The doctor will see you in your home
Developer CC Homes, led by Armando Codina and Jim Carr, is partnering with Baptist Health South Florida to offer on-demand telemedicine to home buyers at CC Homes’ developments: Canarias at Downtown Doralin Doral and Maple Ridge in southwest Florida.
Carr said the idea for the partnership came to him before Covid. CC Homes tested it with buyers at Downtown Doral and got enough of a response to implement it at other projects. Baptist is the largest healthcare organization in the region, with 11 hospitals and 100 outpatient centers.

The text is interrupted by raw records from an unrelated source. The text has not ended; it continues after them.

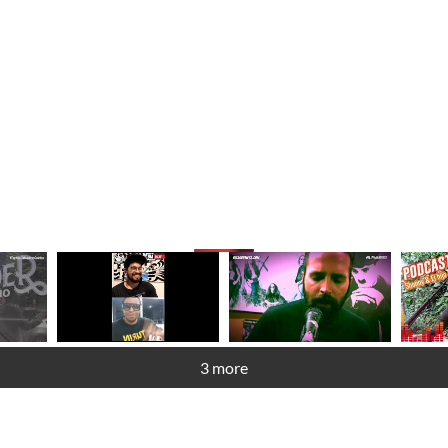
3 more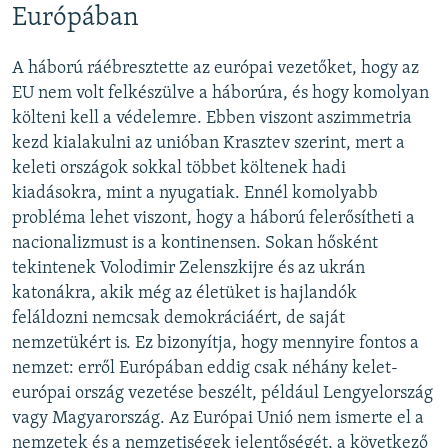
Európában
A háború ráébresztette az európai vezetőket, hogy az
EU nem volt felkészülve a háborúra, és hogy komolyan
költeni kell a védelemre. Ebben viszont aszimmetria
kezd kialakulni az unióban Krasztev szerint, mert a
keleti országok sokkal többet költenek hadi
kiadásokra, mint a nyugatiak. Ennél komolyabb
probléma lehet viszont, hogy a háború felerősítheti a
nacionalizmust is a kontinensen. Sokan hősként
tekintenek Volodimir Zelenszkijre és az ukrán
katonákra, akik még az életüket is hajlandók
feláldozni nemcsak demokráciáért, de saját
nemzetükért is. Ez bizonyítja, hogy mennyire fontos a
nemzet: erről Európában eddig csak néhány kelet-
európai ország vezetése beszélt, például Lengyelország
vagy Magyarország. Az Európai Unió nem ismerte el a
nemzetek és a nemzetiségek jelentőségét, a következő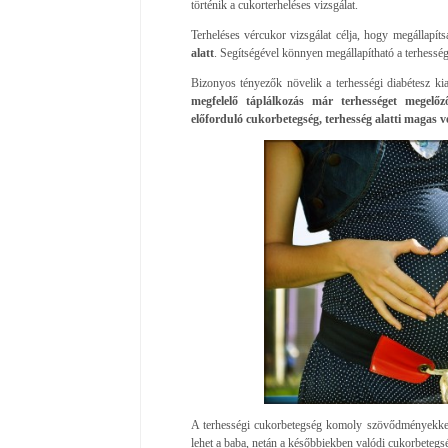
történik a cukorterheléses vizsgálat.
Terheléses vércukor vizsgálat célja, hogy megállapíts
alatt
. Segítségével könnyen megállapítható a terhesség
Bizonyos tényezők növelik a terhességi diabétesz ki
megfelelő táplálkozás már terhességet megelőz
előforduló cukorbetegség, terhesség alatti magas 
A terhességi cukorbetegség komoly szövődményekkel já
lehet a baba, netán a későbbiekben valódi cukorbetegsé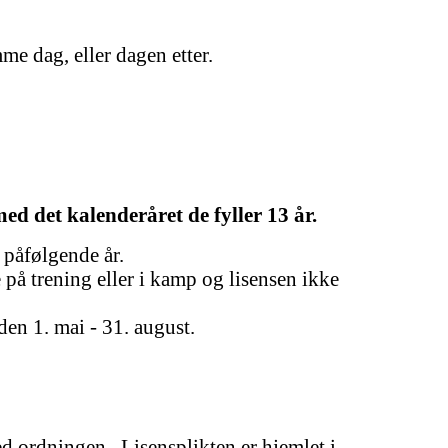
e dag, eller dagen etter.
med det kalenderåret de fyller 13 år.
t påfølgende år.
på trening eller i kamp og lisensen ikke
den 1. mai - 31. august.
d ordningen. Lisensplikten er hjemlet i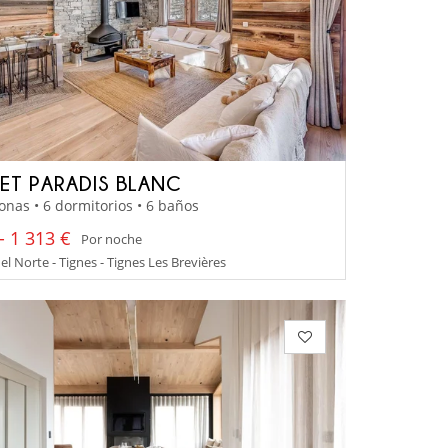
ET PARADIS BLANC
onas • 6 dormitorios • 6 baños
- 1 313 €
Por noche
el Norte - Tignes - Tignes Les Brevières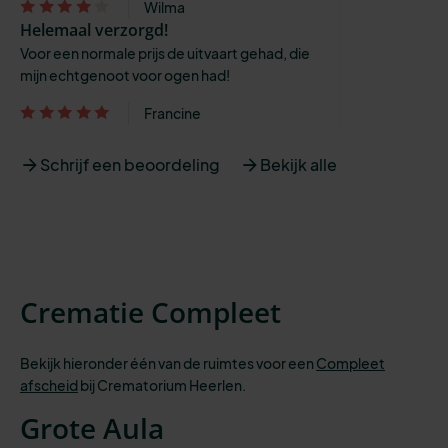
Wilma
Helemaal verzorgd!
Voor een normale prijs de uitvaart gehad, die
mijn echtgenoot voor ogen had!
Francine
Schrijf een beoordeling
Bekijk alle
Crematie Compleet
Bekijk hieronder één van de ruimtes voor een
Compleet
afscheid
bij Crematorium Heerlen.
Grote Aula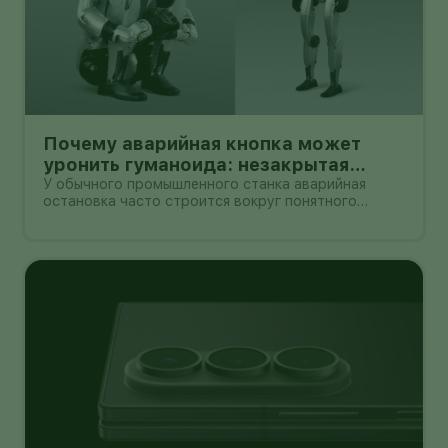
Почему аварийная кнопка может
уронить гуманоида: незакрытая
проблема безопасности Unitree G1
У обычного промышленного станка аварийная
остановка часто строится вокруг понятного
принципа: отключить энергию и привести механизм
в безопасное состояние. С двуногим роботом всё
сложнее. Если гуманоид сохраняет равновесие
только благодаря непрерывной раб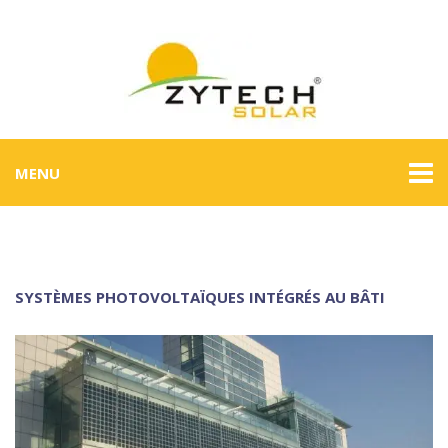
MENU
SYSTÈMES PHOTOVOLTAÏQUES INTÉGRÉS AU BÂTI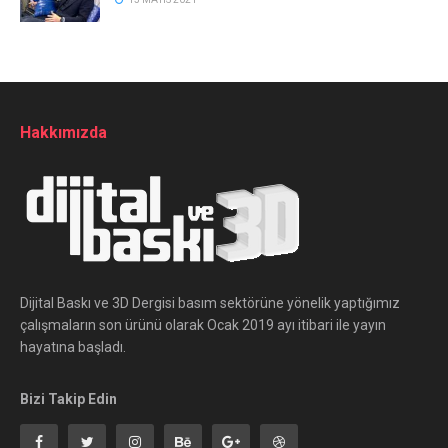
Hakkımızda
Dijital Baskı ve 3D Dergisi basım sektörüne yönelik yaptığımız
çalışmaların son ürünü olarak Ocak 2019 ayı itibari ile yayın
hayatına başladı.
Bizi Takip Edin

Homebuyers receive a complimentary Baptist Health digital health kit from TytoCare, which offers unlimited virtual urgent care visits, and an exam device that has an HD camera and microphone, infrared digital thermometer, and adapters to record the ears, throat, heart and lungs.
Telemedicine eliminates the time wasted in a doctor’s living room, and Carr said the digital health kit is a step up from FaceTiming with doctors.
CC Homes is covering the cost to homebuyers for a year, and Carr said most insurance companies accept the use of the kit.
About 250 homes remain for sale out of more than 500 houses and townhouses at Canarias, with prices ranging from the mid-$500,000s to more than $1.2 million. About 2,000 homes are left for sale at Maple Ridge out of 3,000, Carr said.
The medical trend was already underway, but the pandemic is driving increased demand for projects with health and wellness components, developers say.
Onsite medical centers
Last month, developer Dan Kodsi announced plans to double the size of a health and wellness center at Kodsi’s Legacy Hotel & Residences at Miami Worldcenter. The $60 million, 100,000-square-foot healthcare center is set to include doctors’ offices, an onsite lab, pharmacy, and a full diagnostic center and rooms outfitted with medical gas and ventilator capabilities.
About two years ago, Integra Investments completed Aventura ParkSquare, a mixed-use project with residences, office, senior living, and a medical center. Around the same time, Ritz-Carlton Residences Miami Beach offered condo buyers a yearlong membership to a medical concierge service led by South Beach Diet founder Dr. Arthur Agatston.
And Rieber Developments recently broke ground on 12|12 Aventura and Ivory 214, mixed-use projects with medical office space.
Chief Health Officer
At Crocker Partners, Okoroanyanwu will aim to be a sentinel of health and safety protocols, to ensure procedures are implemented, and to be prepared “for the next Covid,” Bianco said. Crocker also brought on the doctor to free up employees who have been focused on implementing new procedures in response to the pandemic.
Crocker Partners said it will share its findings and new protocols with the commercial real estate industry.
“We could not do any of this and just wait until the virus goes away — go back and lease our space up,” Bianco said. “I think it’s the lazy option, and it’s not going to allow us to lead and improve our environment to avoid and minimize future crises.”